People failing to file the previous year’s taxes is also a common issue we come across. This tends to be an issue more when closing, unfortunate as it may be. For example, suppose you started your real estate transaction in January but are still under the contract in March or April. While your most recent taxes were not necessarily due to the government, the lender may want your most recent tax returns.
Understandably so, property rehabilitation is another common issue. If you buy a house with the understanding that it will be rehabilitated, but the rehabilitation is not done, that can hold up the process quite a bit.
Many people fail to have sufficient funds to close, usually 3%, 5%, or 10%, for one reason or another, which can significantly delay things, if not outright, end the process.
Lastly, issues that come from SBA PPP loans, or paycheck protection grants. Many get these under the false pretense of “owning a business.” This can be equally problematic for those who do not do this but receive it as a sole proprietor business and did not correctly report to the government. Your lender will eventually get access to your bank statements and transaction history. When they see a massive sum of money deposited into your account, you will be left to explain where the money came from. Failing to verify this can cause your lender to immediately cease service to you and your pre-approval to be revoked partially, if not entirely.
What Is The Closing Process For A Residential Property Sale In Illinois Like? How Can A Chicago Area Real Estate Attorney Make This Process Go Smoothly?
A typical real estate transaction (from the seller’s perspective) goes as follows:
First, you meet with a realtor. They will perform a market analysis. This is essentially just a way in which they can get an assessment of the value of the property according to other properties in the vicinity.
Next, you and your realtor will most likely decide what price to list your property for. Most typically list higher than the valuation determined by the market analysis because buyers usually naturally bid lower than listing prices. Doing this is a way to ensure you get as close to your desired price as possible.
Your realtor may have you do an open house after deciding your listing price. Other realtors will come with potential buyers to view the property. If you need to make any updates to the property in preparation for this, your realtor will usually tell you beforehand.

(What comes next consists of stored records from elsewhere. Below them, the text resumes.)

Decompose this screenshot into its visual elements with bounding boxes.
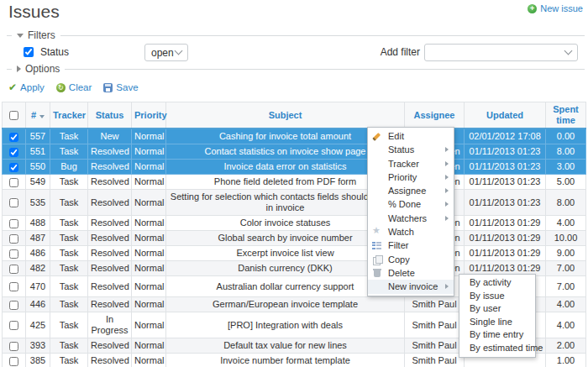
column-header-status[interactable]: Status — [88, 102, 132, 129]
table-row[interactable]: 488TaskResolvedNormalColor invoice statu… — [3, 216, 586, 231]
issue-tracker-cell: Task — [50, 175, 88, 190]
row-checkbox[interactable] — [9, 178, 18, 187]
issue-updated-cell: 01/11/2013 01:29 — [465, 246, 546, 261]
add-filter-select[interactable] — [424, 44, 578, 61]
context-menu-item--done[interactable]: % Done — [368, 197, 454, 211]
issue-status-cell: Resolved — [88, 276, 132, 297]
table-row[interactable]: 549TaskResolvedNormalPhone field deleted… — [3, 175, 586, 190]
clear-button[interactable]: ↻ Clear — [56, 82, 92, 92]
issue-spent-cell: 9.00 — [546, 246, 586, 261]
row-checkbox-cell — [3, 276, 26, 297]
issue-spent-cell: 3.00 — [546, 160, 586, 175]
row-checkbox-cell — [3, 246, 26, 261]
row-checkbox[interactable] — [9, 321, 18, 330]
row-checkbox[interactable] — [9, 148, 18, 157]
context-menu-item-tracker[interactable]: Tracker — [368, 157, 454, 170]
column-header-tracker[interactable]: Tracker — [50, 102, 88, 129]
table-row[interactable]: 487TaskResolvedNormalGlobal search by in… — [3, 231, 586, 246]
row-checkbox-cell — [3, 160, 26, 175]
apply-button[interactable]: ✔ Apply — [8, 82, 45, 92]
save-button[interactable]: Save — [103, 82, 138, 92]
issue-subject-cell[interactable]: German/European invoice template — [166, 297, 405, 312]
table-row[interactable]: 535TaskResolvedNormalSetting for selecti… — [3, 190, 586, 216]
table-row[interactable]: 557TaskNewNormalCashing for invoice tota… — [3, 128, 586, 144]
row-checkbox[interactable] — [9, 249, 18, 259]
issue-status-cell: Resolved — [88, 175, 132, 190]
issue-id-cell: 550 — [26, 160, 50, 175]
issue-subject-cell[interactable]: Default tax value for new lines — [166, 338, 405, 354]
table-row[interactable]: 551TaskResolvedNormalContact statistics … — [3, 144, 586, 160]
row-checkbox[interactable] — [9, 342, 18, 351]
submenu-item-by-user[interactable]: By user — [459, 302, 535, 316]
issue-subject-cell[interactable]: [PRO] Integration with deals — [166, 312, 405, 338]
issue-subject-cell[interactable]: Invoice number format template — [166, 354, 405, 367]
chevron-down-icon — [564, 47, 573, 55]
submenu-arrow-icon — [445, 202, 449, 207]
options-legend-label: Options — [25, 63, 60, 75]
context-menu-item-new-invoice[interactable]: New invoice — [368, 280, 454, 293]
column-header-subject[interactable]: Subject — [166, 102, 405, 129]
context-menu-item-filter[interactable]: Filter — [368, 239, 454, 252]
issue-priority-cell: Normal — [132, 297, 166, 312]
context-menu-item-watch[interactable]: Watch — [368, 225, 454, 239]
issue-assignee-cell: Smith Paul — [405, 312, 465, 338]
new-issue-link[interactable]: + New issue — [528, 3, 583, 13]
context-menu-item-label: Tracker — [388, 159, 419, 169]
status-filter-checkbox[interactable] — [24, 47, 34, 57]
options-legend-toggle[interactable]: Options — [12, 63, 65, 75]
context-menu-item-label: Delete — [388, 268, 415, 278]
column-header-id[interactable]: # — [26, 102, 50, 129]
status-operator-select[interactable]: open — [144, 44, 188, 61]
column-header-updated[interactable]: Updated — [465, 102, 546, 129]
issue-updated-cell: 01/11/2013 01:23 — [465, 175, 546, 190]
options-section: Options — [7, 69, 585, 70]
context-menu-item-edit[interactable]: Edit — [368, 129, 454, 143]
column-header-assignee[interactable]: Assignee — [405, 102, 465, 129]
submenu-item-by-issue[interactable]: By issue — [459, 290, 535, 303]
context-menu-item-watchers[interactable]: Watchers — [368, 212, 454, 225]
row-checkbox[interactable] — [9, 163, 18, 172]
row-checkbox-cell — [3, 216, 26, 231]
context-menu-item-label: Watchers — [388, 213, 427, 223]
row-checkbox[interactable] — [9, 282, 18, 291]
row-checkbox[interactable] — [9, 234, 18, 244]
filter-icon — [372, 240, 382, 250]
context-menu-item-delete[interactable]: Delete — [368, 266, 454, 280]
issue-id-cell: 385 — [26, 354, 50, 367]
column-header-spent[interactable]: Spent time — [546, 102, 586, 129]
context-menu-item-label: Edit — [388, 131, 404, 141]
context-menu-item-status[interactable]: Status — [368, 143, 454, 156]
table-row[interactable]: 550BugResolvedNormalInvoice data error o… — [3, 160, 586, 175]
submenu-item-by-activity[interactable]: By activity — [459, 276, 535, 290]
submenu-arrow-icon — [445, 284, 449, 289]
select-all-checkbox[interactable] — [9, 111, 18, 120]
row-checkbox-cell — [3, 261, 26, 276]
submenu-item-by-time-entry[interactable]: By time entry — [459, 328, 535, 342]
context-menu-item-priority[interactable]: Priority — [368, 170, 454, 184]
edit-icon — [372, 131, 382, 141]
issue-tracker-cell: Task — [50, 261, 88, 276]
context-menu-item-assignee[interactable]: Assignee — [368, 184, 454, 197]
column-header-label: Status — [96, 110, 124, 120]
row-checkbox[interactable] — [9, 198, 18, 207]
submenu-item-single-line[interactable]: Single line — [459, 316, 535, 329]
column-header-priority[interactable]: Priority — [132, 102, 166, 129]
table-row[interactable]: 486TaskResolvedNormalExcerpt invoice lis… — [3, 246, 586, 261]
issue-priority-cell: Normal — [132, 246, 166, 261]
submenu-item-by-estimated-time[interactable]: By estimated time — [459, 342, 535, 355]
context-menu-item-label: Filter — [388, 240, 408, 250]
row-checkbox-cell — [3, 231, 26, 246]
context-menu-item-label: Copy — [388, 254, 410, 265]
filter-toolbar: ✔ Apply ↻ Clear Save — [8, 82, 139, 92]
context-menu-item-copy[interactable]: Copy — [368, 253, 454, 266]
row-checkbox[interactable] — [9, 265, 18, 274]
row-checkbox[interactable] — [9, 219, 18, 228]
context-menu: EditStatusTrackerPriorityAssignee% DoneW… — [367, 127, 454, 296]
row-checkbox[interactable] — [9, 357, 18, 366]
row-checkbox[interactable] — [9, 301, 18, 310]
status-operator-value: open — [151, 47, 174, 59]
issue-tracker-cell: Task — [50, 246, 88, 261]
row-checkbox[interactable] — [9, 133, 18, 142]
column-header-label: Spent time — [553, 104, 579, 125]
column-header-label: Priority — [134, 110, 167, 120]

After this, the bidding war begins, where you will ideally get many offers for the property. Your realtor will receive these offers and negotiate with potential buyers’ realtors to eventually accept one. This is when the attorney’s name is put on your contract.
At this point, you may find yourself waiting a lot on the buyer to do an inspection and ask you to do any repairs or issue them any credits in lieu of repairs. Once you receive the response from the buyer based on their inspection, you will work with your attorney
to see what is fair in terms of dollar amount and time for you to make the deal happen. You will most likely have to wait for the buyer to get their pre-approval as well.

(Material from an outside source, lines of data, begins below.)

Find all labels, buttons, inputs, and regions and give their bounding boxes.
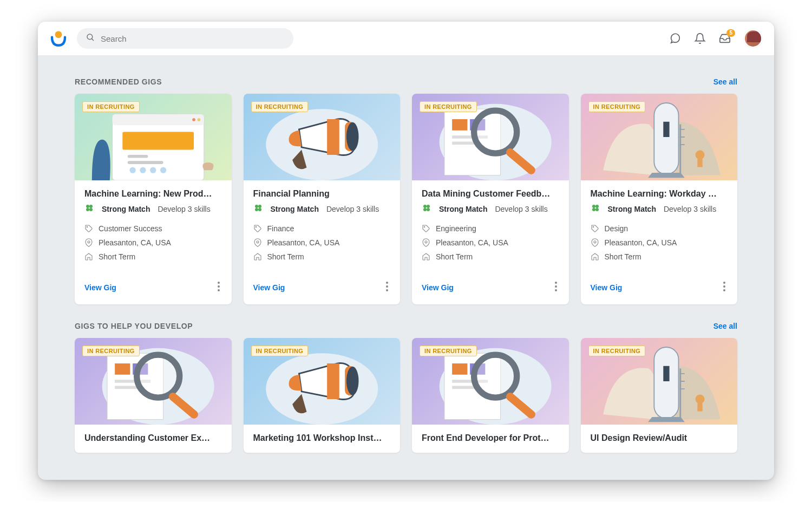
card-row-develop: IN RECRUITING Understanding Customer Ex…… — [75, 338, 737, 453]
match-icon — [422, 203, 431, 214]
kebab-icon[interactable] — [553, 279, 559, 296]
card-illustration: IN RECRUITING — [244, 338, 401, 425]
view-gig-link[interactable]: View Gig — [422, 283, 454, 292]
bell-icon[interactable] — [694, 32, 706, 44]
svg-point-48 — [257, 241, 259, 243]
meta-location: Pleasanton, CA, USA — [253, 238, 391, 247]
match-label: Strong Match — [271, 205, 319, 213]
svg-point-68 — [723, 285, 725, 288]
card-illustration: IN RECRUITING — [412, 338, 569, 425]
gig-card[interactable]: IN RECRUITING Machine Learning: New Prod… — [75, 94, 232, 304]
avatar[interactable] — [744, 29, 762, 48]
develop-label: Develop 3 skills — [158, 205, 210, 213]
svg-point-49 — [386, 282, 388, 284]
gig-title: Machine Learning: New Prod… — [84, 189, 222, 199]
svg-point-44 — [258, 205, 261, 208]
view-gig-link[interactable]: View Gig — [84, 283, 116, 292]
section-title: GIGS TO HELP YOU DEVELOP — [75, 322, 193, 330]
meta-location: Pleasanton, CA, USA — [591, 238, 728, 247]
inbox-icon[interactable]: 5 — [719, 32, 731, 44]
svg-point-56 — [424, 226, 425, 227]
match-icon — [591, 203, 600, 214]
workday-logo[interactable] — [50, 30, 67, 47]
chat-icon[interactable] — [669, 32, 681, 44]
svg-point-50 — [386, 285, 388, 288]
gig-card[interactable]: IN RECRUITING Front End Developer for Pr… — [412, 338, 569, 453]
svg-point-46 — [258, 208, 261, 211]
gig-card[interactable]: IN RECRUITING Machine Learning: Workday … — [581, 94, 738, 304]
develop-label: Develop 3 skills — [326, 205, 379, 213]
card-body: Data Mining Customer Feedb… Strong Match… — [412, 180, 569, 272]
meta-term: Short Term — [253, 252, 391, 261]
kebab-icon[interactable] — [721, 279, 728, 296]
kebab-icon[interactable] — [215, 279, 222, 296]
match-row: Strong Match Develop 3 skills — [84, 203, 222, 214]
match-label: Strong Match — [608, 205, 656, 213]
svg-point-43 — [255, 205, 258, 208]
match-icon — [84, 203, 94, 214]
svg-point-66 — [594, 241, 596, 243]
card-body: UI Design Review/Audit — [581, 425, 738, 453]
svg-point-35 — [89, 205, 93, 208]
svg-point-41 — [218, 285, 220, 288]
see-all-link[interactable]: See all — [713, 322, 737, 330]
svg-point-47 — [256, 226, 257, 227]
gig-card[interactable]: IN RECRUITING Data Mining Customer Feedb… — [412, 94, 569, 304]
main-content: RECOMMENDED GIGS See all IN RECRUITING M… — [38, 56, 774, 480]
section-head-develop: GIGS TO HELP YOU DEVELOP See all — [75, 322, 737, 330]
inbox-badge: 5 — [726, 29, 735, 37]
match-label: Strong Match — [439, 205, 487, 213]
svg-point-61 — [592, 205, 595, 208]
gig-title: Understanding Customer Ex… — [84, 433, 222, 443]
search-icon — [86, 32, 95, 44]
meta-term: Short Term — [422, 252, 559, 261]
svg-point-31 — [55, 31, 62, 38]
meta-category: Engineering — [422, 224, 559, 233]
card-illustration: IN RECRUITING — [75, 338, 232, 425]
gig-title: UI Design Review/Audit — [591, 433, 728, 443]
card-illustration: IN RECRUITING — [75, 94, 232, 180]
svg-point-63 — [592, 208, 595, 211]
match-row: Strong Match Develop 3 skills — [591, 203, 728, 214]
status-chip: IN RECRUITING — [588, 101, 646, 112]
search-field[interactable] — [77, 28, 293, 49]
card-illustration: IN RECRUITING — [581, 338, 738, 425]
topbar: 5 — [38, 22, 774, 56]
svg-point-58 — [555, 282, 557, 284]
svg-point-39 — [88, 241, 90, 243]
svg-line-33 — [91, 38, 94, 41]
app-window: 5 RECOMMENDED GIGS See all IN RECRUITING… — [38, 22, 774, 480]
svg-point-36 — [86, 208, 89, 211]
card-illustration: IN RECRUITING — [581, 94, 738, 180]
see-all-link[interactable]: See all — [713, 77, 737, 86]
svg-point-54 — [423, 208, 427, 211]
view-gig-link[interactable]: View Gig — [253, 283, 285, 292]
section-head-recommended: RECOMMENDED GIGS See all — [75, 77, 737, 86]
meta-category: Design — [591, 224, 728, 233]
svg-point-62 — [595, 205, 599, 208]
card-footer: View Gig — [244, 272, 401, 304]
meta-category: Finance — [253, 224, 391, 233]
svg-point-64 — [595, 208, 599, 211]
card-footer: View Gig — [412, 272, 569, 304]
meta-location: Pleasanton, CA, USA — [84, 238, 222, 247]
match-row: Strong Match Develop 3 skills — [422, 203, 559, 214]
gig-card[interactable]: IN RECRUITING Marketing 101 Workshop Ins… — [244, 338, 401, 453]
gig-card[interactable]: IN RECRUITING UI Design Review/Audit — [581, 338, 738, 453]
gig-card[interactable]: IN RECRUITING Financial Planning Strong … — [244, 94, 401, 304]
match-row: Strong Match Develop 3 skills — [253, 203, 391, 214]
card-illustration: IN RECRUITING — [412, 94, 569, 180]
card-body: Marketing 101 Workshop Inst… — [244, 425, 401, 453]
status-chip: IN RECRUITING — [251, 101, 309, 112]
card-row-recommended: IN RECRUITING Machine Learning: New Prod… — [75, 94, 737, 304]
svg-point-51 — [386, 289, 388, 291]
status-chip: IN RECRUITING — [420, 346, 477, 356]
status-chip: IN RECRUITING — [82, 346, 140, 356]
view-gig-link[interactable]: View Gig — [591, 283, 623, 292]
meta-term: Short Term — [84, 252, 222, 261]
kebab-icon[interactable] — [384, 279, 390, 296]
card-body: Financial Planning Strong Match Develop … — [244, 180, 401, 272]
search-input[interactable] — [101, 34, 285, 43]
card-body: Machine Learning: New Prod… Strong Match… — [75, 180, 232, 272]
gig-card[interactable]: IN RECRUITING Understanding Customer Ex… — [75, 338, 232, 453]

You may want to get a survey of your property at this point, as Illinois requires them unless your buyer waives it. You may also want to get the title situated and make sure it is clean or that there are no outstanding mortgages on the property. If there is an outstanding mortgage on the property, you need to get a mortgage payoff letter through your lender. This is something the seller will handle and share with their attorney. You might have to let the buyer in a few times, including for the appraisal, as their lender will likely need to do an appraisal.
There may be further steps depending on whether a homeowners association is involved or you are selling a condo. If you live in an Illinois village, then you will most likely have to do a village inspection. Single-family homes have requirements pertaining to zoning certificates.
To wrap up the process, you will need to make copies of keys and have things like warranties for appliances organized as you actually transfer ownership over to the buyer. You will be responsible for executing three major documents:
- Affidavit of title;
- Bill of sale.
Lastly, you will attend the real estate closing, where you actually sign these documents, issue keys to the buyer, and receive your check.